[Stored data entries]
>>

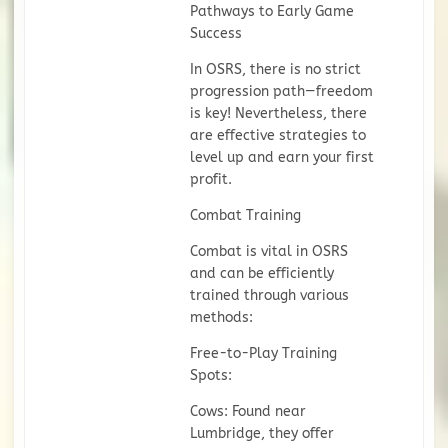
Pathways to Early Game
Success
In OSRS, there is no strict
progression path—freedom
is key! Nevertheless, there
are effective strategies to
level up and earn your first
profit.
Combat Training
Combat is vital in OSRS
and can be efficiently
trained through various
methods:
Free-to-Play Training
Spots:
Cows: Found near
Lumbridge, they offer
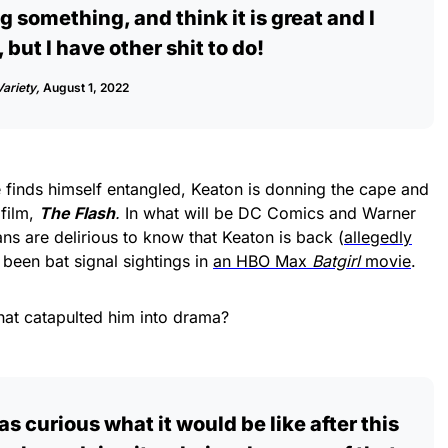
g something, and think it is great and I
but I have other shit to do!
Variety,
August 1, 2022
 finds himself entangled, Keaton is donning the cape and
 film,
The Flash
.
In what will be DC Comics and Warner
fans are delirious to know that Keaton is back (
allegedly
 been bat signal sightings in
an HBO Max
Batgirl
movie
.
hat catapulted him into drama?
as curious what it would be like after this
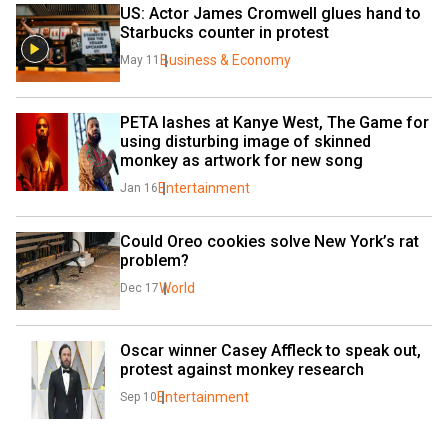
US: Actor James Cromwell glues hand to 
Starbucks counter in protest
Business & Economy
May 11
PETA lashes at Kanye West, The Game for 
using disturbing image of skinned 
monkey as artwork for new song
Entertainment
Jan 16
Could Oreo cookies solve New York’s rat 
problem?
World
Dec 17
Oscar winner Casey Affleck to speak out, 
protest against monkey research
Entertainment
Sep 10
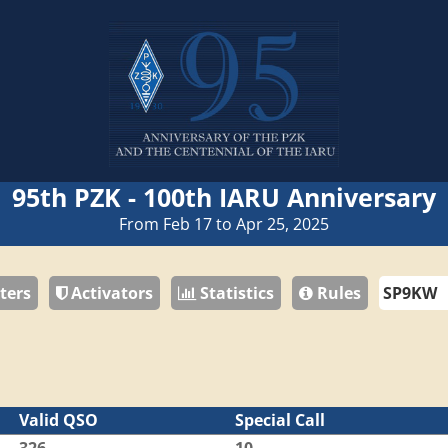
95th PZK - 100th IARU Anniversary
From Feb 17 to Apr 25, 2025
ters
Activators
Statistics
Rules
Valid QSO
Special Call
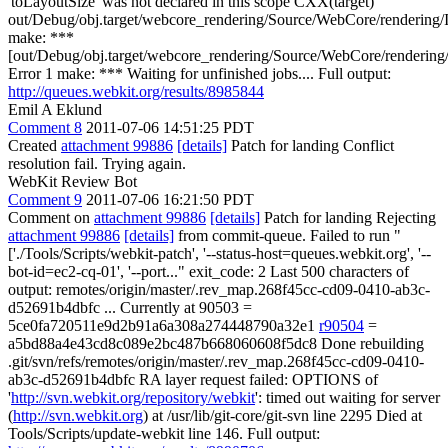
'toLayoutSize' was not declared in this scope CXX(target)
out/Debug/obj.target/webcore_rendering/Source/WebCore/rendering/
make: ***
[out/Debug/obj.target/webcore_rendering/Source/WebCore/rendering/
Error 1 make: *** Waiting for unfinished jobs.... Full output:
http://queues.webkit.org/results/8985844
Emil A Eklund
Comment 8
2011-07-06 14:51:25 PDT
Created
attachment 99886
[details]
Patch for landing Conflict
resolution fail. Trying again.
WebKit Review Bot
Comment 9
2011-07-06 16:21:50 PDT
Comment on
attachment 99886
[details]
Patch for landing Rejecting
attachment 99886
[details]
from commit-queue. Failed to run "
['./Tools/Scripts/webkit-patch', '--status-host=queues.webkit.org', '--
bot-id=ec2-cq-01', '--port..." exit_code: 2 Last 500 characters of
output: remotes/origin/master/.rev_map.268f45cc-cd09-0410-ab3c-
d52691b4dbfc ... Currently at 90503 =
5ce0fa720511e9d2b91a6a308a274448790a32e1
r90504
=
a5bd88a4e43cd8c089e2bc487b668060608f5dc8 Done rebuilding
.git/svn/refs/remotes/origin/master/.rev_map.268f45cc-cd09-0410-
ab3c-d52691b4dbfc RA layer request failed: OPTIONS of
'
http://svn.webkit.org/repository/webkit
': timed out waiting for server
(
http://svn.webkit.org
) at /usr/lib/git-core/git-svn line 2295 Died at
Tools/Scripts/update-webkit line 146. Full output:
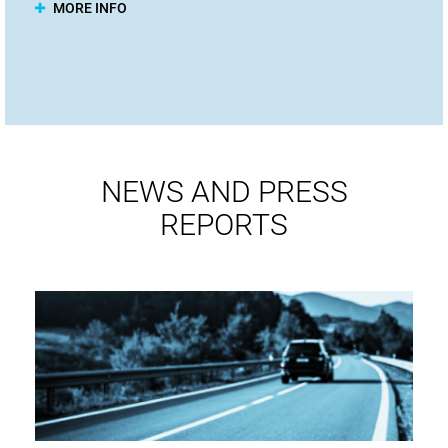
MORE INFO
NEWS AND PRESS
REPORTS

<<

What this task involves →
An exact repetition of all the records above is required, excluding the pictures.

Response box →
Pathways to Early Game
Success
In OSRS, there is no strict
progression path—freedom
is key! Nevertheless, there
are effective strategies to
level up and earn your first
profit.
Combat Training
Combat is vital in OSRS
and can be efficiently
trained through various
methods:
Free-to-Play Training
Spots:
Cows: Found near
Lumbridge, they offer
g something, and think it is great and I
but I have other shit to do!
Variety,
August 1, 2022
 finds himself entangled, Keaton is donning the cape and
 film,
The Flash
.
In what will be DC Comics and Warner
fans are delirious to know that Keaton is back (
allegedly
 been bat signal sightings in
an HBO Max
Batgirl
movie
.
hat catapulted him into drama?
as curious what it would be like after this
US: Actor James Cromwell glues hand to 
Starbucks counter in protest
Business & Economy
May 11
PETA lashes at Kanye West, The Game for 
using disturbing image of skinned 
monkey as artwork for new song
Entertainment
Jan 16
Could Oreo cookies solve New York’s rat 
problem?
World
Dec 17
Oscar winner Casey Affleck to speak out, 
protest against monkey research
Entertainment
Sep 10
95th PZK - 100th IARU Anniversary
From Feb 17 to Apr 25, 2025
ters
Activators
Statistics
Rules
Valid QSO
Special Call
'toLayoutSize' was not declared in this scope CXX(target)
out/Debug/obj.target/webcore_rendering/Source/WebCore/rendering/
make: ***
[out/Debug/obj.target/webcore_rendering/Source/WebCore/rendering/
Error 1 make: *** Waiting for unfinished jobs.... Full output:
http://queues.webkit.org/results/8985844
Emil A Eklund
Comment 8
2011-07-06 14:51:25 PDT
Created
attachment 99886
[details]
Patch for landing Conflict
resolution fail. Trying again.
WebKit Review Bot
Comment 9
2011-07-06 16:21:50 PDT
Comment on
attachment 99886
[details]
Patch for landing Rejecting
attachment 99886
[details]
from commit-queue. Failed to run "
['./Tools/Scripts/webkit-patch', '--status-host=queues.webkit.org', '--
bot-id=ec2-cq-01', '--port..." exit_code: 2 Last 500 characters of
output: remotes/origin/master/.rev_map.268f45cc-cd09-0410-ab3c-
d52691b4dbfc ... Currently at 90503 =
5ce0fa720511e9d2b91a6a308a274448790a32e1
r90504
=
a5bd88a4e43cd8c089e2bc487b668060608f5dc8 Done rebuilding
.git/svn/refs/remotes/origin/master/.rev_map.268f45cc-cd09-0410-
ab3c-d52691b4dbfc RA layer request failed: OPTIONS of
'
http://svn.webkit.org/repository/webkit
': timed out waiting for server
(
http://svn.webkit.org
) at /usr/lib/git-core/git-svn line 2295 Died at
Tools/Scripts/update-webkit line 146. Full output:
MORE INFO
NEWS AND PRESS
REPORTS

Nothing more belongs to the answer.